One of the business suits said, “You’re not authorized to do that.” He looked like Clark Kent. Three-piece suit with a small gray herringbone in it. Glasses, square face. His hair was short, his face was clean shaved. His shoes were shined. His tie was knotted small but asserted by a simple pin. He was on the way up.

“Who are you?” Rachel said.

“Timmons,” he said. “Director of employee relations.” He spoke very fast. “This is Mr. Boucher, our security coordinator.” Nobody introduced the uniformed guard; he wasn’t on the way up. Boucher was sort of plumpish and had a thick mustache. The guard didn’t have a gun, but the loop of a leather strap stuck out of his right hip pocket.

“And why are you asking me to leave?” Rachel was saying.

“Because you are in violation of company policy.”

“How so?”

“No soliciting is allowed on the premises,” Timmons said.

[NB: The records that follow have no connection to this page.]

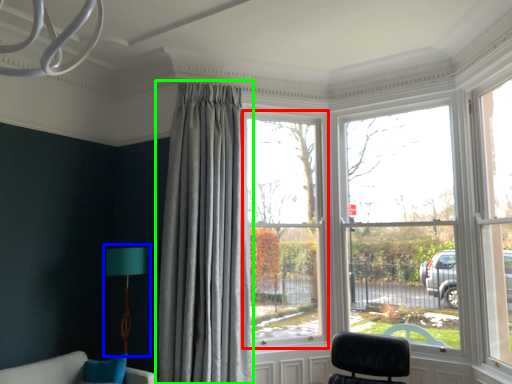 Question: Which is farther away from window (highlighted by a red box)? table lamp (highlighted by a blue box) or curtain (highlighted by a green box)?

Choices:
 (A) table lamp
 (B) curtain

Answer: (A) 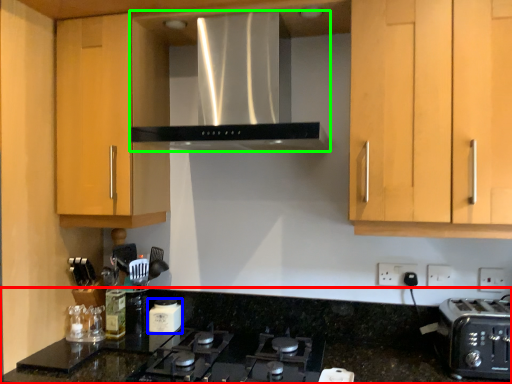 Question: Which is nearer to the countertop (highlighted by a red box)? kitchen appliance (highlighted by a blue box) or home appliance (highlighted by a green box).

Choices:
 (A) kitchen appliance
 (B) home appliance

Answer: (A)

I wondered if he was nervous or if he always spoke that fast. I drifted around behind Rachel’s chair and folded my arms and looked at Timmons.

“And what exactly am I supposed to be soliciting?” Rachel said.

Timmons didn’t like me standing there, and he didn’t quite know what to do about it. He looked at me and looked away quickly and then he looked at Boucher and back at me and then at Rachel. He started to speak to Rachel and stopped and looked at me again.

“Who are you?” he said.

“I’m the tooth fairy,” I said.

“The what?”

“The tooth fairy,” I said. “I loosen teeth.”

Timmons’s mouth opened and shut. Boucher said, “We don’t need any smart answers, mister.”

I said, “You wouldn’t understand any.”

Rachel said, “Mr. Spenser is with me.”

“Well,” Boucher said, “you’ll both have to leave or we’ll have you removed.”

“How many security people you got?” I said to Boucher.

“That’s no concern of yours,” Boucher said. Very tough.

“Yeah, but it could be a concern of yours. It will take an awful lot of people like you to remove us.”

The uniformed guard looked uncomfortable. He probably knew his limitations, or maybe he just didn’t like the company he was keeping.

“Spenser,” Rachel said, “I don’t want any of that. We will resist, but we will resist passively.”

The dining room was very quiet except for the yellow walls. Timmons spoke again—probably encouraged by the mention of passive resistance.

“Will you leave quietly?” he said.

“No,” Rachel said, “I will not.”

“Then you leave us no choice,” Boucher said. He turned to the uniformed guard. “Spag,” he said, “take her out.”

“You can’t do that,” Dorothy said.

“You should wait and discuss this with your supervisor,” Timmons said, “because I certainly will.”

Spag stepped forward and said softly, “Come on, miss.”

Rachel didn’t move.

Boucher said, “Take her, Spag.”

Spag took her arm, gently. “Come on, miss, you gotta go,” he said. He kept a check on me with frequent side-shifting glances. He was probably fifty and no more than 170 pounds, some of it waistline. He had receding brown hair and tattoos on both forearms. He pulled lightly at Rachel’s arm. She went limp.

Boucher said, “God damn it, Spag, yank her out of that chair. She’s trespassing. You have the right.”

Spag let go of Rachel’s arm and straightened up. “No,” he said. “I guess not.”

Timmons said, “Jesus Christ.”

Boucher said to him, “All right, we’ll do it. Brett, you take one arm.” He stepped forward and took Rachel under the left arm. Timmons took her right arm, and they dragged her out of the chair. She went limp on them, and they weren’t ready for it. They couldn’t hold her dead weight, and she slipped to the floor, her legs spread, her skirt hitched halfway up her thigh. She pulled it down.

I said to Spag, “I am going to make a move here. Are you in or out?”

Spag looked at Rachel on the floor and at Timmons and Boucher. “Out,” he said. “I used to do honest work.”

Boucher was behind Rachel now and had both his arms under hers. I said to him, “Let her go.”

Rachel said, “Spenser, I told you we were going to be passive.”

Boucher said, “You stay out of this, or you’ll be in serious trouble.”

I said, “Let go of her, or I’ll hit you while you’re bent over.”

Timmons said, “Hey,” but it wasn’t loud.

Boucher let Rachel go and stood up. Everyone in the dining room was standing and watching. There was a lot on the line for Boucher. I felt sorry for him. Most of the onlookers were young women. I reached my hand down to Rachel. She took it and got up.

“God damn you,” she said. I turned toward her and Boucher took a jump at me. He wasn’t big, but he was slow. I dropped my shoulder and caught him in the chest. He grunted. I straightened up, and he staggered backwards and bumped into Timmons.

I said, “If you annoy me, I will knock you right over that serving counter.” I pointed my finger at him.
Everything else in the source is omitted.